# Hibernate-Designfrage zu Klassen



## y0dA (23. Januar 2008)

Hi!

Also ich bei mir für fast jede Tabelle ein Java Klassen äquivalent, nun meine Frage, "darf" ich jene Klassen nur in DAOS und Models benutzen oder auch bspw. in einem Controller --> bei Model-View-Controller Prinzip?`

Wenn ja, könne so eine Java Klasse, die eine Tabelle repräsentiert auch Objekte besitzen, welche in der Datenbank nicht existent sind sowie dürfen in jener Klasse auch Businesslogik für dieses Model reingeschrieben werden?

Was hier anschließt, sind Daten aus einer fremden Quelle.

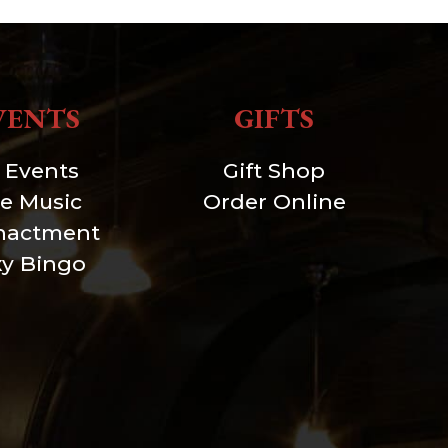
VENTS
GIFTS
l Events
Gift Shop
ve Music
Order Online
nactment
xy Bingo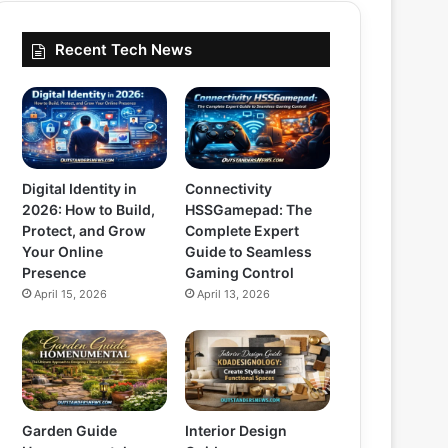
Recent Tech News
Digital Identity in
Connectivity
2026: How to Build,
HSSGamepad: The
Protect, and Grow
Complete Expert
Your Online
Guide to Seamless
Presence
Gaming Control
April 15, 2026
April 13, 2026
Garden Guide
Interior Design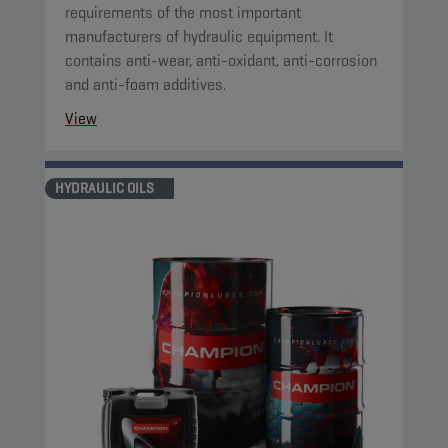
requirements of the most important
manufacturers of hydraulic equipment. It
contains anti-wear, anti-oxidant, anti-corrosion
and anti-foam additives.
View
HYDRAULIC OILS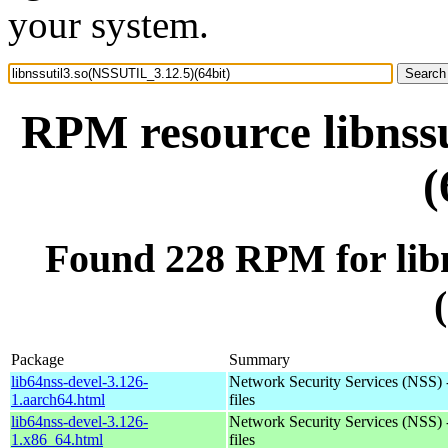
your system.
RPM resource libnss
(
Found 228 RPM for lib
Package
Summary
lib64nss-devel-3.126-
Network Security Services (NSS) 
1.aarch64.html
files
lib64nss-devel-3.126-
Network Security Services (NSS) 
1.x86_64.html
files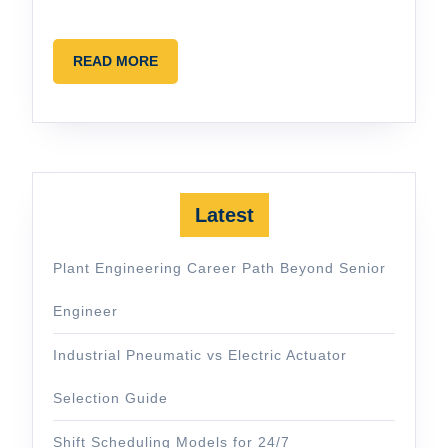
READ
READ MORE
MORE
Latest
Plant Engineering Career Path Beyond Senior
Engineer
Industrial Pneumatic vs Electric Actuator
Selection Guide
Shift Scheduling Models for 24/7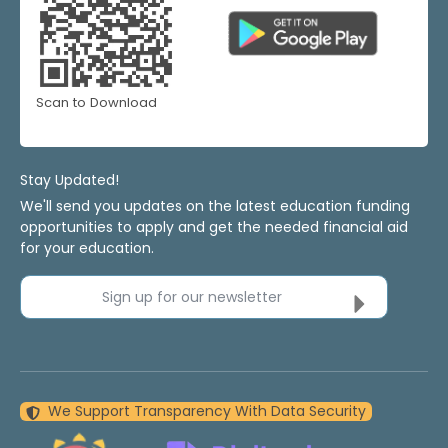
Scan to Download
Stay Updated!
We'll send you updates on the latest education funding
opportunities to apply and get the needed financial aid
for your education.
Sign up for our newsletter
We Support Transparency With Data Security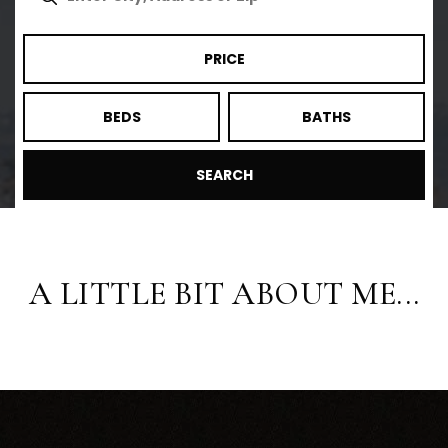
PRICE
BEDS
BATHS
SEARCH
A LITTLE BIT ABOUT ME...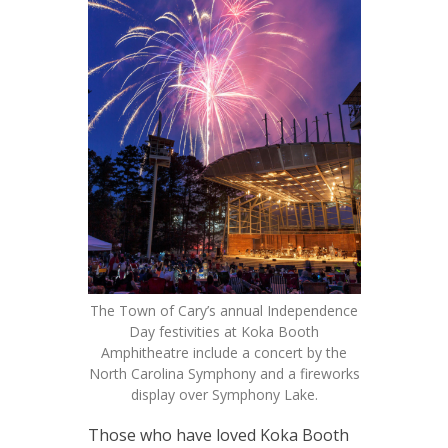
The Town of Cary’s annual Independence
Day festivities at Koka Booth
Amphitheatre include a concert by the
North Carolina Symphony and a fireworks
display over Symphony Lake.
Those who have loved Koka Booth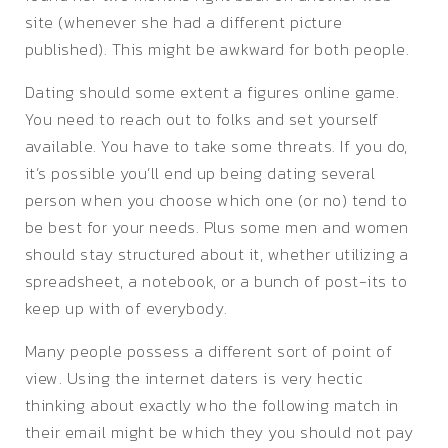
site (whenever she had a different picture
published). This might be awkward for both people.
Dating should some extent a figures online game.
You need to reach out to folks and set yourself
available. You have to take some threats. If you do,
it’s possible you’ll end up being dating several
person when you choose which one (or no) tend to
be best for your needs. Plus some men and women
should stay structured about it, whether utilizing a
spreadsheet, a notebook, or a bunch of post-its to
keep up with of everybody.
Many people possess a different sort of point of
view. Using the internet daters is very hectic
thinking about exactly who the following match in
their email might be which they you should not pay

Im Moment habe ich es so, dass ich für jede Tabelle eine Java Klasse (nur mit getter/setter und constructor) und ein mapping file sowie eine dao Klasse habe. Mein Problem ist dass ich aber zu diesen Java Klassen auch "Businesslogik" brauche bzw Objekte, welche nicht in der DB existent sind bzw. weiß ich auch nicht ob ich diese Klassen "überall" benutzen darf (sauberes Design).


----------



## Oliver Gierke (23. Januar 2008)

Dein DAO abstrahiert die Tabelle, deine Domänenklasse abstrahiert eine Zeile der Tabelle.

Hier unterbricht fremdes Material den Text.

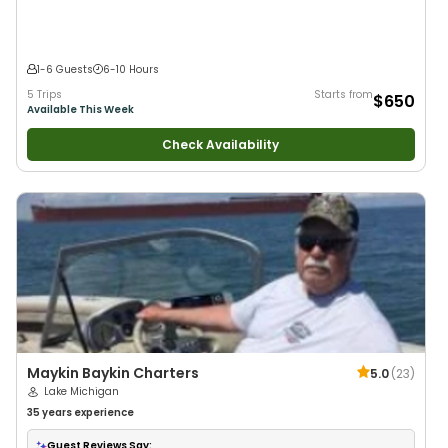
1-6 Guests
6-10 Hours
5 Trips
Starts from
$650
Available This Week
Check Availability
Maykin Baykin Charters
5.0
(
23
)
Lake Michigan
35 years
experience
Guest Reviews Say: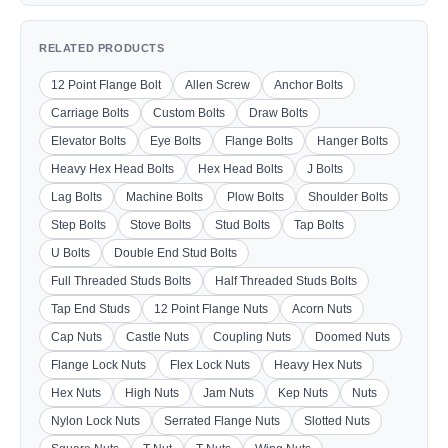
RELATED PRODUCTS
12 Point Flange Bolt
Allen Screw
Anchor Bolts
Carriage Bolts
Custom Bolts
Draw Bolts
Elevator Bolts
Eye Bolts
Flange Bolts
Hanger Bolts
Heavy Hex Head Bolts
Hex Head Bolts
J Bolts
Lag Bolts
Machine Bolts
Plow Bolts
Shoulder Bolts
Step Bolts
Stove Bolts
Stud Bolts
Tap Bolts
U Bolts
Double End Stud Bolts
Full Threaded Studs Bolts
Half Threaded Studs Bolts
Tap End Studs
12 Point Flange Nuts
Acorn Nuts
Cap Nuts
Castle Nuts
Coupling Nuts
Doomed Nuts
Flange Lock Nuts
Flex Lock Nuts
Heavy Hex Nuts
Hex Nuts
High Nuts
Jam Nuts
Kep Nuts
Nuts
Nylon Lock Nuts
Serrated Flange Nuts
Slotted Nuts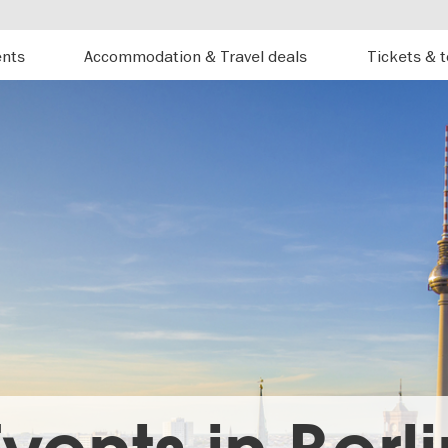
ents
Accommodation & Travel deals
Tickets & 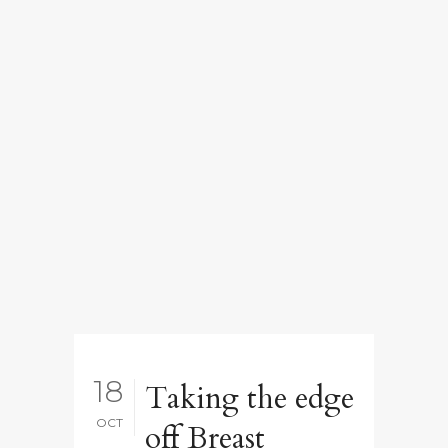
18
Taking the edge
OCT
off Breast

Grundsätzlich ist es ja so, dass das DAO Pattern (bzw. das Auslagern von Datenzugriffslogik in extra Klassen) u.a. dafür sorgen soll, dass die Domänenobjekte nichts von ihrer Persistierung wissen. Diese können (und - wenn man dem Domain Driven Design Ansatz folgt - sollten) auch mehr Logik als reine Getter / Setter haben.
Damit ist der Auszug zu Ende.